Distinguishing between cases in which subjects remember successfully and cases in which they remember unsuccessfully, resulting in memory errors, is central to theories of remembering. Successful remembering implies the retrieval of information aligned with real events or experiences where the memory process culminates in an authentic and accurate recollection, while unsuccessful remembering may involve inaccuracies and distortions, hence creating false memories, such as misremembering or confabulation (see Hirstein 2009, Michaelian 2016, 2022; Robins 2016, 2017, 2020).

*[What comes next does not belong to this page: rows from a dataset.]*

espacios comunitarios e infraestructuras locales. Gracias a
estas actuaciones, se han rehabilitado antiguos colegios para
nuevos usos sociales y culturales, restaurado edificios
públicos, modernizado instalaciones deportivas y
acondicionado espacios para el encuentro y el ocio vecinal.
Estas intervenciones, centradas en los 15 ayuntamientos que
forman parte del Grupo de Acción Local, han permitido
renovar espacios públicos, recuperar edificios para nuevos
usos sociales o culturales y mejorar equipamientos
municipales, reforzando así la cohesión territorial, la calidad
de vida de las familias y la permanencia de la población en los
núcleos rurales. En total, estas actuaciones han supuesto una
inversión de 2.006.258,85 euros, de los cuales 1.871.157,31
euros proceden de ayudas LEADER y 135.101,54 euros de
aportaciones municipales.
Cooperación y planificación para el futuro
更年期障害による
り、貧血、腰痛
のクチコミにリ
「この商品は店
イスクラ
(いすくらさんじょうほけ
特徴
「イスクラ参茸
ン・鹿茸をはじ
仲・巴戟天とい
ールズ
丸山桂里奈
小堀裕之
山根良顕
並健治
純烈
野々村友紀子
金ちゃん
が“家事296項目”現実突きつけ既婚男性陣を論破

According to Robins, it is possible to draw a comparison between errors in perception (illusion and hallucination) and those in memory (misremembering and confabulation). Starting from this account, the aim of this presentation will be to clarify the definition of confabulation to understand whether it is possible to support an analogy between confabulations and hallucinations, expanding this comparison with a phenomenological perspective.

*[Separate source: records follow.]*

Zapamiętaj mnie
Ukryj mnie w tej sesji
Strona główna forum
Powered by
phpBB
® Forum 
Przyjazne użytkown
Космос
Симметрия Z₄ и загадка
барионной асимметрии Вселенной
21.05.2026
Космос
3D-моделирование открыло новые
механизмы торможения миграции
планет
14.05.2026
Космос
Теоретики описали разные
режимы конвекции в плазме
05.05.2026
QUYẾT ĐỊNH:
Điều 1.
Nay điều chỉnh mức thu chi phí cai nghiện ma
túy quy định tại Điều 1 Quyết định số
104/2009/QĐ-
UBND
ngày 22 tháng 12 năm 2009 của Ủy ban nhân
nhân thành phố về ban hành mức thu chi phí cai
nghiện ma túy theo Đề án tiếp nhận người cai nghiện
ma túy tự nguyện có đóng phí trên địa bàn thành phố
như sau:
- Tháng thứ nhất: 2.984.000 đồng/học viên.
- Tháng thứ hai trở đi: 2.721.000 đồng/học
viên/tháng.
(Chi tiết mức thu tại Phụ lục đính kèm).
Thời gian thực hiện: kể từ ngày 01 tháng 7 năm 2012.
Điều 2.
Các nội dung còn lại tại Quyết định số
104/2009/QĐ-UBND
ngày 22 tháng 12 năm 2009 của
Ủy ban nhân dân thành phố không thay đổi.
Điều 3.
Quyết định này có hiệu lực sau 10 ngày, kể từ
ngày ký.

First, I will explore the definitions of confabulation. Although it is possible to discuss the phenomenology, it is very challenging to present a unified definition. Usually, definitions are divided into narrow (i.e., definitions that are mainly based on that of 'false memory') and broad. I will draw a distinction between clinical and non-clinical (or 'voluntarily caused') confabulations. Among the clinical ones, I will analyze fantastical, or incorrectly fitting the events confabulations. Among the non-clinical ones, I will consider the case of suggestibility, or the memory implantation studies.
Having explained if and in what sense confabulations can be considered a phenomenon similar to hallucinations, we can question whether a phenomenological approach can be employed to support and expand this comparison. According to Husserl, we first need to distinguish between a perception that is a presentation [Gegenwärtigung] and memory, phantasy, expectation and image consciousness that are re-presentations [Vergegenwärtigung]. From a phenomenological point of view, memory is usually considered to be rooted in perception, precisely because what is remembered is remembered as it was perceived. It means, therefore, that if I remember the red apple I had for breakfast this morning, I am also remembering that this morning the red apple was present ‘here and now in the flesh’ and that I perceived it. I remember it as an earlier perception of the red apple, as something that stands in relation to me as having been present. What about confabulations? What happens if in the act of memory, we are directed towards something that did not happen?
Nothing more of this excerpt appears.